Carbon prices, or regulations which achieve the equivalent effect, will be required across almost all these sectors, but if they are only applied in one country, producers located there will be disadvantaged versus their international competitors. As a result, progress towards adequately high carbon prices has been far too slow.

Major customers could play an important role in creating demand for green products and services. If auto manufacturers committed to make automobiles from low and eventually zero-carbon steel, or major retailers to use freight services only from shipping companies driving emissions reduction, they could provide a major impetus for change and potentially gain customer branding advantage. But while initiatives of this sort are now developing, most are still at an early planning stage.
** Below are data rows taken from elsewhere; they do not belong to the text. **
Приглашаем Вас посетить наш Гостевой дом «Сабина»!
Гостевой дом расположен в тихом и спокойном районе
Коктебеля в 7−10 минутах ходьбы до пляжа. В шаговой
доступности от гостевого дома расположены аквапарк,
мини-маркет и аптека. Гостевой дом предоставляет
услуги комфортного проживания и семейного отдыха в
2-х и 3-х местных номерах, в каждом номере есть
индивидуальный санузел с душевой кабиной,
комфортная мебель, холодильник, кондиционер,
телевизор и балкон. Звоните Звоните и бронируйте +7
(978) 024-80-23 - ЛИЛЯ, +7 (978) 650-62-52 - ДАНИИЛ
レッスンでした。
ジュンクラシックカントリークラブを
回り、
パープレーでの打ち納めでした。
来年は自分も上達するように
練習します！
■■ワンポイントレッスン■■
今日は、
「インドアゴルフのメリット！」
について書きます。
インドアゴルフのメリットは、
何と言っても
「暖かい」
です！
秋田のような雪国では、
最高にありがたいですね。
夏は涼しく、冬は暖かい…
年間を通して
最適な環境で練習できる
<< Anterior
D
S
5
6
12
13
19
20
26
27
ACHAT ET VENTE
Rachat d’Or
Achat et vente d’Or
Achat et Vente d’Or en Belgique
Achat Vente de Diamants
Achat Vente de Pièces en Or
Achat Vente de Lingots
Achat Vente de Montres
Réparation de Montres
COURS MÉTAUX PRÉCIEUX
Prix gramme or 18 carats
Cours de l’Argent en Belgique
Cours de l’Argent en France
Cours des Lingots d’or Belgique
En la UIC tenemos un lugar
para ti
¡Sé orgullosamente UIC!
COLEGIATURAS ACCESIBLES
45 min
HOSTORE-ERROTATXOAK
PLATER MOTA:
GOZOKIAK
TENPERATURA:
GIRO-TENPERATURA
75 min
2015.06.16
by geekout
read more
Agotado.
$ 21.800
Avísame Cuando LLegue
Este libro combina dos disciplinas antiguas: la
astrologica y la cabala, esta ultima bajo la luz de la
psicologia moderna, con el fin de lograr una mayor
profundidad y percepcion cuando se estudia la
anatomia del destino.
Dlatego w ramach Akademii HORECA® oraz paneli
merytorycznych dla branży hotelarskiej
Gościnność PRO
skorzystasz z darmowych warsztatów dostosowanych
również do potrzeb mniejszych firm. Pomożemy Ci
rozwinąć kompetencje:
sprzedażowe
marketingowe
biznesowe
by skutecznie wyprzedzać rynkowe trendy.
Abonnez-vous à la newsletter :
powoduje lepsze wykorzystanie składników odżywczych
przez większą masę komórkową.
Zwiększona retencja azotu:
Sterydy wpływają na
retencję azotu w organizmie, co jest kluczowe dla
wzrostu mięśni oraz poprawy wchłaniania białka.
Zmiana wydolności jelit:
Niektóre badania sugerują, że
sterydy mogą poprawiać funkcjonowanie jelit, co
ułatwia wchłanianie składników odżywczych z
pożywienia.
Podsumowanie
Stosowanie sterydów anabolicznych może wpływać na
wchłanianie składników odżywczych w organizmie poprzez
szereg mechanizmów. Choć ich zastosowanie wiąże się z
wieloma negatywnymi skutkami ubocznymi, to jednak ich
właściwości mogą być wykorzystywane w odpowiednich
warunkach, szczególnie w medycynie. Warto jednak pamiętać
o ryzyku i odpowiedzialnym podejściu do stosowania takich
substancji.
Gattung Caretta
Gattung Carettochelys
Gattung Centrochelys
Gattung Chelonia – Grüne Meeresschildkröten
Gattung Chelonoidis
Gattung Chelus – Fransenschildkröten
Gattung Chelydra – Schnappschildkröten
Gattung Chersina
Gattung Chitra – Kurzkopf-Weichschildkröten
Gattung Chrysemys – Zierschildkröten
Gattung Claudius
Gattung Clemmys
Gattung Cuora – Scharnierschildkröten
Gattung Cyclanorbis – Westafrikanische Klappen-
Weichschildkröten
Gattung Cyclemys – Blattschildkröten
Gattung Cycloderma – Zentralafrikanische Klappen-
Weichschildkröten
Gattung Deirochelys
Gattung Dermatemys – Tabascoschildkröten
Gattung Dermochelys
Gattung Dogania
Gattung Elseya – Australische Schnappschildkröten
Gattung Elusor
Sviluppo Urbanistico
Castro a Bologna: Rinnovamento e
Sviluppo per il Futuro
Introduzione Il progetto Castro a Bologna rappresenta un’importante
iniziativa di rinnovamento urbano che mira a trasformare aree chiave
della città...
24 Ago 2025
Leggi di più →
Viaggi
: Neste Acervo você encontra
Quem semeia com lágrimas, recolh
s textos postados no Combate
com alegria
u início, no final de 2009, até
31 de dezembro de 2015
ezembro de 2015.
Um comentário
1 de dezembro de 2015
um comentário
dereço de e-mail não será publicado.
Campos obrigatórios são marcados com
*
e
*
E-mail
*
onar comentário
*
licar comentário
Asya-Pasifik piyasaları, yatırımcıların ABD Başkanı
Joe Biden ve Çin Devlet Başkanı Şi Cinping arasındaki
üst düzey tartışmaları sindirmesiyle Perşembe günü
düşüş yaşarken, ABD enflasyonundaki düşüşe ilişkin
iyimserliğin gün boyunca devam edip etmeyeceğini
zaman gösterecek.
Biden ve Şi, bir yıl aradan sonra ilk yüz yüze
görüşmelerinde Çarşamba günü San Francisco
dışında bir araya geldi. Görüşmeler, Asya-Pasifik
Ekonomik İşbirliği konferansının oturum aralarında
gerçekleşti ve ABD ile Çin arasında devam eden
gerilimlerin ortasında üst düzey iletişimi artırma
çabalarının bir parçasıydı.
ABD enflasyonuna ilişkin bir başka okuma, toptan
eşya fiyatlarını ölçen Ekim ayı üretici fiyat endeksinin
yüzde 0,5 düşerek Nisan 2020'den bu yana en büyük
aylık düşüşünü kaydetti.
It is essential to achieve a rapid acceleration of progress, going beyond analysis of what is feasible, to the actions required to get there faster. To that end, the ETC and the World Economic Forum are launching the “Mission Possible Platform” which is a platform of seven sectoral initiatives (for trucking, shipping, aviation, steel, aluminium, chemicals and cement), each one bringing together a leading group of corporate leaders from the respective value chains committed to accelerate progress towards net-zero emissions.

This programme will define for each sector the roadmap of what has to happen by when to make zero carbon by mid-century possible. It will identify the most powerful levers, whether public or private, which could drive rapid transition in each specific sector; and it will engage in detail with companies, sectoral organizations and governments, seeking to encourage and secure commitments to action, building on the significant emission reduction commitments that some leading companies are now making.

If sufficiently forceful action is taken over the next few years and sustained over the next three decades, a zero-carbon economy by 2050 can be achieved.